Lo lamentable es que aquí no haya yankees. Un barco yankee que se incendia sin compatriotas que lo contemplen, es como morir en la cama de un hospital ante unas monjas de hielo. Los amigos ingleses, por afinidad, pudieran conmoverse; pero como de costumbre, la dulcísima colonia se incomoda porque nada genuinamente inglés ha ocurrido aquí después de la guerra. Cosas francesas, cosas alemanas, algunas turcas, nada más. Pero el inglés muy poco. Un noruego nos trajo a su extraña mujer para que tuviéramos una aproximación boreal; Francia nos manda un avión; Inglaterra sólo heridos, hombres secretos que no tienen teatralidad ninguna. Heridos íntimos para verlos en familia o entre conocidos, heroicidades de álbums. No es posible un éxito rotundo con ellos: El barco americano, en cambio, incendiándose tan sinceramente sobre el Atlántico, tiene un tono orquestal arrogante y magnífico. Es como si sólo los barcos yankees se pudieran incendiar así. Y es claro. Un barco español ardería en un mes; hoy un palo, mañana otro. Un barco francés hubiera hecho unas cuantas piruetas de humo sobre el cielo y el mar hubiese levantado una graciosa espuma en derredor. Una barco inglés ardería como una operación de contabilidad. Un incendio tirado a raya, sin error, justo de suma. El yankee, arde grandiosamente y no mata a nadie. El capitán y los marineros dan un salto en el aire y se apagan las tropas incendiadas dándose un chapuzón en la bahía.
Espectáculos civilizadores, visiones cotidianas de otros puertos y de otros países. Los muelles extranjerizados otra vez, aromados con los distintos humos de todos los tabacos del mundo. Caras rojas, caras negras, caras tostadas por otros soles. Ojos clarísimos, acuáticos, cabellos de lino dorados por el anémico sol del Norte. Algarabía de lenguas, exclamaciones marineras en todos los idiomas. Y más dentro, en la ciudad, la vida provinciana de los hombres coloniales con los mismos vicios, las mismas vanidades de los indígenas.
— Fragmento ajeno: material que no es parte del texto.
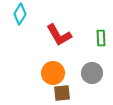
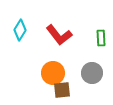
cyan diamond: moved 16 px down
red L-shape: rotated 8 degrees counterclockwise
brown square: moved 3 px up
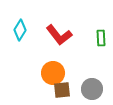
gray circle: moved 16 px down
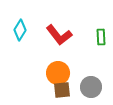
green rectangle: moved 1 px up
orange circle: moved 5 px right
gray circle: moved 1 px left, 2 px up
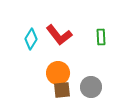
cyan diamond: moved 11 px right, 9 px down
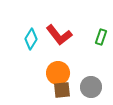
green rectangle: rotated 21 degrees clockwise
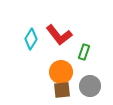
green rectangle: moved 17 px left, 15 px down
orange circle: moved 3 px right, 1 px up
gray circle: moved 1 px left, 1 px up
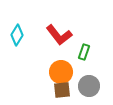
cyan diamond: moved 14 px left, 4 px up
gray circle: moved 1 px left
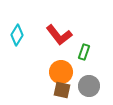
brown square: rotated 18 degrees clockwise
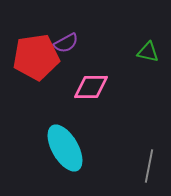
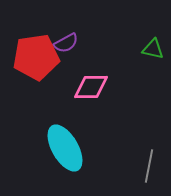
green triangle: moved 5 px right, 3 px up
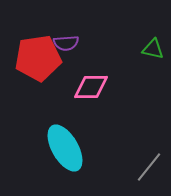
purple semicircle: rotated 25 degrees clockwise
red pentagon: moved 2 px right, 1 px down
gray line: moved 1 px down; rotated 28 degrees clockwise
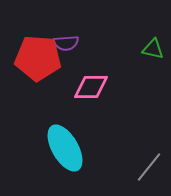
red pentagon: rotated 12 degrees clockwise
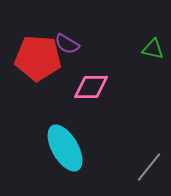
purple semicircle: moved 1 px right, 1 px down; rotated 35 degrees clockwise
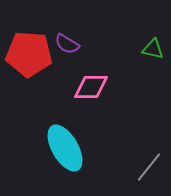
red pentagon: moved 9 px left, 4 px up
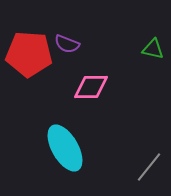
purple semicircle: rotated 10 degrees counterclockwise
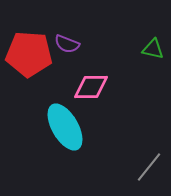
cyan ellipse: moved 21 px up
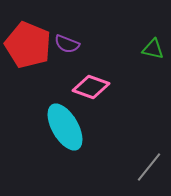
red pentagon: moved 1 px left, 9 px up; rotated 18 degrees clockwise
pink diamond: rotated 21 degrees clockwise
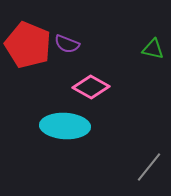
pink diamond: rotated 9 degrees clockwise
cyan ellipse: moved 1 px up; rotated 57 degrees counterclockwise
El mundo se nos acerca cada vez más. Este incendio del barco petrolero es un síntoma.
Pero el inglés que se sentía único en la isla, se oculta un poco rencoroso en los hoteles, al comprender que ya no puede tanto, que hay un yankee que envía sus barcos para que hagan explosión en este puerto y hay un noruego que manda con sus fósforos, sus maderas y su papel, sus mujeres esmeriladas y exóticas.
Hay algo más interesante en el mundo que la patria de Mr. Wood... Mr. Wood dice que no. Pero en este mismo momento, sin que el humo de la barca americana se haya disipado todavía, acercándose está al puerto un crucero guerrero japonés.